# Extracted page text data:
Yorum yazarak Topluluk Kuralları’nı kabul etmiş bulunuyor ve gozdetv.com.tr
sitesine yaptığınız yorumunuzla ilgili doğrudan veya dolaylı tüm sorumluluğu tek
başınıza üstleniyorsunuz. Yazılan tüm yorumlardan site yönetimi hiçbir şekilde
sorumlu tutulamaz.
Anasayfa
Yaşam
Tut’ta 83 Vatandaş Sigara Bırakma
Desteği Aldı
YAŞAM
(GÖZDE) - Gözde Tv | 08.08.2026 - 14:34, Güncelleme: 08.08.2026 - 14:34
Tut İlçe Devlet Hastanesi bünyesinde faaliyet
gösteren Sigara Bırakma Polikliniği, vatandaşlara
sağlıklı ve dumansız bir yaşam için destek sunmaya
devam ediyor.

...

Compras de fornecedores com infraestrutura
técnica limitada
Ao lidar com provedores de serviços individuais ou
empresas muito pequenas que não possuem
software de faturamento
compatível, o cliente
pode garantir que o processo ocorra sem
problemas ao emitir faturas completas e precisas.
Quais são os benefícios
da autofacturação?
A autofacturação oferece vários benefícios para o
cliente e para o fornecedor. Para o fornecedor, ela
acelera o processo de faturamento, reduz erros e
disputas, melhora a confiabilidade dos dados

* * *

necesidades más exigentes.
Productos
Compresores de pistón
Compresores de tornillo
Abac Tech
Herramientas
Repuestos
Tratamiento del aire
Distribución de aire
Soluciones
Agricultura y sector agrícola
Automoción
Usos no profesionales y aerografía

# TASK PROMPT:
In the data above, start at the line that has "Ao lidar com", stop after the line that has "disputas, melhora a confiabilidade dos dados", and print every line in between exactly as it stands.

# OUTPUT OF THE TASK:
Ao lidar com provedores de serviços individuais ou
empresas muito pequenas que não possuem
software de faturamento
compatível, o cliente
pode garantir que o processo ocorra sem
problemas ao emitir faturas completas e precisas.
Quais são os benefícios
da autofacturação?
A autofacturação oferece vários benefícios para o
cliente e para o fornecedor. Para o fornecedor, ela
acelera o processo de faturamento, reduz erros e
disputas, melhora a confiabilidade dos dados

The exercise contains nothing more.